Chestnut woods in Winter

In the Dead of Winter, Chataignier.

A bright day in December. Nothing moves. The trees are dying and falling to pieces. It is a picture of death. In it I read the passage of the centuries. The path was an ancient medieval road, which has witnessed the passing of villagers to market, rough bloody soldiers in the 100 years war, and throughout time the peasants struggling to their work. The particular species of moss at the bases of the trees shows me that the soil is acid and poor. Before the chestnut trees were growing here, it was probably a heathland, never farmed, but with difficulty grazed by goats and sheep. The chestnut trees were planted to produce food for the peasants.
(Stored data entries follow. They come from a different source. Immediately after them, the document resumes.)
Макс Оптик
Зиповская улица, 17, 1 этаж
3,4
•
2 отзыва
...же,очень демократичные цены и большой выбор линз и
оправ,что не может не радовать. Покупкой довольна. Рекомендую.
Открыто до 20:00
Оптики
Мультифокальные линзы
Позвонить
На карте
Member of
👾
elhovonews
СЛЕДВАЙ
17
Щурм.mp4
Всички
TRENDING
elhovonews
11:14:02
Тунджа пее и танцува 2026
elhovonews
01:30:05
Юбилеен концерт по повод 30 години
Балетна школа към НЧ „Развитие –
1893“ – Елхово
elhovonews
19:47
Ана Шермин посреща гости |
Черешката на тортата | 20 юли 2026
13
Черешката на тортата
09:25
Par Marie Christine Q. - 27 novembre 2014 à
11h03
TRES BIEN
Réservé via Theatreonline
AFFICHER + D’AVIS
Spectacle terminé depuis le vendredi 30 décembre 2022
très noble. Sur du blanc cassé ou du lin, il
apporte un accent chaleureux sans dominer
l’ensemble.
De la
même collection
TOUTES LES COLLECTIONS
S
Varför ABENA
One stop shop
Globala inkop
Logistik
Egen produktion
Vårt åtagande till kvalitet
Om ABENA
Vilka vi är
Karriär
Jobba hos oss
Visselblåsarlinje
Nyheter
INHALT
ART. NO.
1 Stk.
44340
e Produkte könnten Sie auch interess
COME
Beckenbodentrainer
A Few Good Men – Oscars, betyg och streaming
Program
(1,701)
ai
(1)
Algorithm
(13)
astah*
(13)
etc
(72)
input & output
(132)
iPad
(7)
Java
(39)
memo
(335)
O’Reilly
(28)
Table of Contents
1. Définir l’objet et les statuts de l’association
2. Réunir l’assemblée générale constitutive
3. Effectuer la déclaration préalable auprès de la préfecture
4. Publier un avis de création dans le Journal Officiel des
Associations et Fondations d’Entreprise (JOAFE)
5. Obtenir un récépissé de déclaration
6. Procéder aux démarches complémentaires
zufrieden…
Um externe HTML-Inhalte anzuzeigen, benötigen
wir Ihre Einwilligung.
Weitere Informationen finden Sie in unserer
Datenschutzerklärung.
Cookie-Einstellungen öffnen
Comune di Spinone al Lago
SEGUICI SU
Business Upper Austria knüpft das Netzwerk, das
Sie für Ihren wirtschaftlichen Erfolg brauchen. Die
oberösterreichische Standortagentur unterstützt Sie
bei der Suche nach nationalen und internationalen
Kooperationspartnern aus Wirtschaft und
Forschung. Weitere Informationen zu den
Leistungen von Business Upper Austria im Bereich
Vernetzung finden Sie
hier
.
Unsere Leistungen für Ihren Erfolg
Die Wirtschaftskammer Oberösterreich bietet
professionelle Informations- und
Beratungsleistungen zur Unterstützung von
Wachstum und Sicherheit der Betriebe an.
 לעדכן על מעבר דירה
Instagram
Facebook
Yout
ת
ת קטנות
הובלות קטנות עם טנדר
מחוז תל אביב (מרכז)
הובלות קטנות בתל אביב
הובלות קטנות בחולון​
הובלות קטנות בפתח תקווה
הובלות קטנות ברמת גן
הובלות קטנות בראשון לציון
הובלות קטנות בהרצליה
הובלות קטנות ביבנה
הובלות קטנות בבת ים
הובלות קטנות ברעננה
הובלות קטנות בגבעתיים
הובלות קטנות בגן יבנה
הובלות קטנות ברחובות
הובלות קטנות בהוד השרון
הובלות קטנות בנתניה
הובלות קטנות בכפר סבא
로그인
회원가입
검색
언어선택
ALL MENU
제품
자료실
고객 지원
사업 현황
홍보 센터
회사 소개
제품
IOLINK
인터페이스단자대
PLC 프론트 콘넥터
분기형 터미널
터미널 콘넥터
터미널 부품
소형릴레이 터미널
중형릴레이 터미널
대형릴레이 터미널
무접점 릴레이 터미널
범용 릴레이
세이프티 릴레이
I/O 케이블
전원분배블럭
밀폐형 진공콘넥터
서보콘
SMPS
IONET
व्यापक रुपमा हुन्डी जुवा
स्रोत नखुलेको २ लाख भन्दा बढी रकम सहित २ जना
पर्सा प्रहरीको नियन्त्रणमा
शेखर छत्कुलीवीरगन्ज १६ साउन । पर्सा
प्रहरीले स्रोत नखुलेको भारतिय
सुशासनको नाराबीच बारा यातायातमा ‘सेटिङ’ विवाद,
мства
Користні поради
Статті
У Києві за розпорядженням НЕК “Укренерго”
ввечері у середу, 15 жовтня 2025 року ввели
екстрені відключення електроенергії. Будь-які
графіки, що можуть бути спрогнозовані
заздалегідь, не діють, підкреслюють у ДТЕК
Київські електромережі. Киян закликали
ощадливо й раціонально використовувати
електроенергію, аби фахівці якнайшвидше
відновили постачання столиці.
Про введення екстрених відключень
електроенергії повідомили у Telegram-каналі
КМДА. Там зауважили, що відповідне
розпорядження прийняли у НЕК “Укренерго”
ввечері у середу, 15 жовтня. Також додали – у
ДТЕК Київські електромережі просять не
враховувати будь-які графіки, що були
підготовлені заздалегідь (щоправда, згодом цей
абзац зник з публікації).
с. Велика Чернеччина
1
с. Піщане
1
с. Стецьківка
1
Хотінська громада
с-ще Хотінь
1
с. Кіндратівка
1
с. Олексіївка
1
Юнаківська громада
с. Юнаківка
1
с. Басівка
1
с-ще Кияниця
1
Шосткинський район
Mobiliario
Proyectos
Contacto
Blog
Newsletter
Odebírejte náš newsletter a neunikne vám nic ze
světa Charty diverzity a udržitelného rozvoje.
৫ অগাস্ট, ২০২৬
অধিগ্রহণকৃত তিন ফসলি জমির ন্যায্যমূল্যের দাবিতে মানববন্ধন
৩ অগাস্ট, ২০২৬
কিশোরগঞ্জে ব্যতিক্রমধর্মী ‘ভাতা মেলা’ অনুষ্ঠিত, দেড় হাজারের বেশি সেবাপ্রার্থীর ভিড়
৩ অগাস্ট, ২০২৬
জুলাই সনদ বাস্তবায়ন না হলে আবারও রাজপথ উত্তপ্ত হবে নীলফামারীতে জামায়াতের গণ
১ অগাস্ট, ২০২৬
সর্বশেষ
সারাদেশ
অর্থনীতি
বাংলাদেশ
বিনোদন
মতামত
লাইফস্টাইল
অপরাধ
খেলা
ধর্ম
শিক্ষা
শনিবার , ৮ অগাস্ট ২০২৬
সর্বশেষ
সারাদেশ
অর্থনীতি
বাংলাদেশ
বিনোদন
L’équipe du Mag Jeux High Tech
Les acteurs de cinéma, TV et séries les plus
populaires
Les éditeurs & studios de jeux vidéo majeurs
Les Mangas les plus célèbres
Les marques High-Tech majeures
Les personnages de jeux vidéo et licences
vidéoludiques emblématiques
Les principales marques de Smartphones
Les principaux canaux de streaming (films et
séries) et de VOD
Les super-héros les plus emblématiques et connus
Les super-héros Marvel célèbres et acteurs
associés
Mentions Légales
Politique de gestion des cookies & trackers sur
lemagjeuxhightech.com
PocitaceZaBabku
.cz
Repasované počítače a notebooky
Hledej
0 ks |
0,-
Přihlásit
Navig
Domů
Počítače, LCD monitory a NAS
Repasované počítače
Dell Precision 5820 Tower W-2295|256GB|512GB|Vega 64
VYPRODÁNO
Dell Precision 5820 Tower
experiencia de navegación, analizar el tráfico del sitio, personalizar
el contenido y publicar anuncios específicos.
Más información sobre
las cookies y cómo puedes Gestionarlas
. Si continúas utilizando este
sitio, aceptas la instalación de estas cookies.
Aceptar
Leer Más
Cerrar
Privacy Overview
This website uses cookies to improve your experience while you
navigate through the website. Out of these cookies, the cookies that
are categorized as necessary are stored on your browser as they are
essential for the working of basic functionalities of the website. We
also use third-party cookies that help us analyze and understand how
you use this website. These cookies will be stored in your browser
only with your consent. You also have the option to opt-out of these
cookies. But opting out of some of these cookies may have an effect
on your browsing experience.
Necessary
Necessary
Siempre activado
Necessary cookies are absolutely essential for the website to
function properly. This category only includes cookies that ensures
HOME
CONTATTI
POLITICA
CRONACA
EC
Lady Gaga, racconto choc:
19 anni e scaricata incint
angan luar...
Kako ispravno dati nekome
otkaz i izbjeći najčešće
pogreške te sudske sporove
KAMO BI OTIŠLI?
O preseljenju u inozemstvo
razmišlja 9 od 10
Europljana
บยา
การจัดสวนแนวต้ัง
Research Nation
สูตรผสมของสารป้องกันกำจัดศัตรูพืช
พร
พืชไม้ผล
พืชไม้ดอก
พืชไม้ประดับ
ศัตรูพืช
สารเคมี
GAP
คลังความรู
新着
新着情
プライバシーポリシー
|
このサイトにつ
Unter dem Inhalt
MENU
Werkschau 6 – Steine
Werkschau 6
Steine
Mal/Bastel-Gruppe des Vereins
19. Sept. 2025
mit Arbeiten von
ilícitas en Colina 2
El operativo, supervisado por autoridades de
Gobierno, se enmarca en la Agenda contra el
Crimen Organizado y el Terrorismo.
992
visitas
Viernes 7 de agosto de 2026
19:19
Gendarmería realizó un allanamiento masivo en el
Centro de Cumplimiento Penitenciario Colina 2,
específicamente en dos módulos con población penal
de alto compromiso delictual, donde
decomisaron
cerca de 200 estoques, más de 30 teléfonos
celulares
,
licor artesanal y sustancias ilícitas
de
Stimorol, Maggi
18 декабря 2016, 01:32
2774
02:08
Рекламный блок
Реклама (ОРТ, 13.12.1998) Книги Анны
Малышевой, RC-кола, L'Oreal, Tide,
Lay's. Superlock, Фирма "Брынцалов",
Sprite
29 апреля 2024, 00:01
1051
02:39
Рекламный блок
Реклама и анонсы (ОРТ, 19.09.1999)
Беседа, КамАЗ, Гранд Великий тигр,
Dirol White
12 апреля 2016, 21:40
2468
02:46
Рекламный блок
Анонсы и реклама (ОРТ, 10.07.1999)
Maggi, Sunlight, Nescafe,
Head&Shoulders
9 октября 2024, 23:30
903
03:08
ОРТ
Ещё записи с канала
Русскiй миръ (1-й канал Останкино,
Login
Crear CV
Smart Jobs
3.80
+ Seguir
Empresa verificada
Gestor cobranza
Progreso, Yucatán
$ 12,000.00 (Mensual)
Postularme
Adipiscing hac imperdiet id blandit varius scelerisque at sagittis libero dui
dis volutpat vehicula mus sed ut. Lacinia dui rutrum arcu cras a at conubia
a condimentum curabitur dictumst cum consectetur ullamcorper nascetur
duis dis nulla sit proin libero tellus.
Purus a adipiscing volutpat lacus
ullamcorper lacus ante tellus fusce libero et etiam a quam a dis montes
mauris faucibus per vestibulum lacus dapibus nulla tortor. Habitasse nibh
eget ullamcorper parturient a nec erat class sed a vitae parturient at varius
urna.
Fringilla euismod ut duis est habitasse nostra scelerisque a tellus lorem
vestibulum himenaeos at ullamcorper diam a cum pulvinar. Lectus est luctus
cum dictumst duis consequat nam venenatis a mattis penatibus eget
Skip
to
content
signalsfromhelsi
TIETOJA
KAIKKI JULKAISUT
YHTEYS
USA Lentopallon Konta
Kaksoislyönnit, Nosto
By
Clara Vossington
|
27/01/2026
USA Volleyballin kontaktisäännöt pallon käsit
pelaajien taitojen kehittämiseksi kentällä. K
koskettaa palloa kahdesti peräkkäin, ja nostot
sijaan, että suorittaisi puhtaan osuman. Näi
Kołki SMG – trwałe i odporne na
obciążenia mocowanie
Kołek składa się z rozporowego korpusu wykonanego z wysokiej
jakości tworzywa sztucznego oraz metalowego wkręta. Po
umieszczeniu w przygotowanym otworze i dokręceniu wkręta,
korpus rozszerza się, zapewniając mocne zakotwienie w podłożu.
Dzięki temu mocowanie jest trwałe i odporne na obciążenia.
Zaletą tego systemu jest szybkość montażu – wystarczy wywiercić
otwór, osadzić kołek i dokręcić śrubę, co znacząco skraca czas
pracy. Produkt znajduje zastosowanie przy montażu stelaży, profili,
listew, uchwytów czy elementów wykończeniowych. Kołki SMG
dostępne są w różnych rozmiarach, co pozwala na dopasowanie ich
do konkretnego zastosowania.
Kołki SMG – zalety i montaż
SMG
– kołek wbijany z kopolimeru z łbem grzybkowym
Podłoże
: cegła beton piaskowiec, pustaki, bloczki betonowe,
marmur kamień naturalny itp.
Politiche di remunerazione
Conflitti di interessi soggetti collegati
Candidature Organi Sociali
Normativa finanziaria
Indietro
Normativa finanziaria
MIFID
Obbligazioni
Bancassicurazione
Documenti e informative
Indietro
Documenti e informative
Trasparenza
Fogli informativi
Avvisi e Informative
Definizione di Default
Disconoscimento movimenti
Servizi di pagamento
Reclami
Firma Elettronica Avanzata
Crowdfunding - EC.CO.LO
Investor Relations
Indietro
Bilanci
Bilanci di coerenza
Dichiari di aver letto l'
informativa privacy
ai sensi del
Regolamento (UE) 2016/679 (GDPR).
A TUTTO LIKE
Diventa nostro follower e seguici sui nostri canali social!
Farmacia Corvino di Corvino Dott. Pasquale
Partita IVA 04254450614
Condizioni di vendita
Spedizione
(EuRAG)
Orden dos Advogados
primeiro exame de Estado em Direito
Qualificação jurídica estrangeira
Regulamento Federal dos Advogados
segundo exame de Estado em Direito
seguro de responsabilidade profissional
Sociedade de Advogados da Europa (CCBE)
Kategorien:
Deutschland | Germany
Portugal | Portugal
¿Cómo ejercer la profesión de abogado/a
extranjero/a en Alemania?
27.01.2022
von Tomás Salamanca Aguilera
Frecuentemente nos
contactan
The trees have been cut and recut throughout time (the process of coppicing), providing firewood and rejuvenating the trees to fruit more prolifically. A count of the tree rings on the smaller branches shows that the last cut was about ninety years ago, significantly at the time of the first great war, after which time the interest and the manpower waned. The original tree was probably planted two or three hundred years ago. Today no-one cares for the fruit or the logs or the timber. Coppicing probably would help to control the dreaded ‘blight’ which is causing the upper twigs and branches to die and probably has killed some trees. This same blight, originally from Asia, killed great forests of trees in North America and has been spreading in Europe since the 1930’s. The timber is useless. The huge cut trunk displays ring shaped splits in the outer sap wood, which the forester calls ring-shake. Any planks cut from such wood would fall apart like onion rings. The cause is probably more a reflection of the poor genetic nature of the trees than disease.
But also, as is obvious, the heart-wood has totally rotted to powder, leaving only the sapwood as a supporting ring. Even so, the tree may well have continued to live, had not the bank given way under its weight and the huge trunk fell across this pathway, still in use as for centuries by farmers going to their fields.
Nevertheless death and decay gives life. Woodpeckers nest in rotted holes. Their droppings add fertiliser to the rotting dust. Insects eat the rot. I search among this deep terreau which has a texture of potting compost for beetle larvae. One day maybe I will find the larva of an exceedingly rare black beetle, with a violet black colour which I know is found in such places, though to my knowledge it is usually found in similar cavities of rotting oaks . One day I may find Limoniscus violaceus. Ancient dying trees have their place in the scheme of things but their continuance is perhaps dependent on the hunters, who value the cover it gives to boar and deer. It is another phase of the landscape history.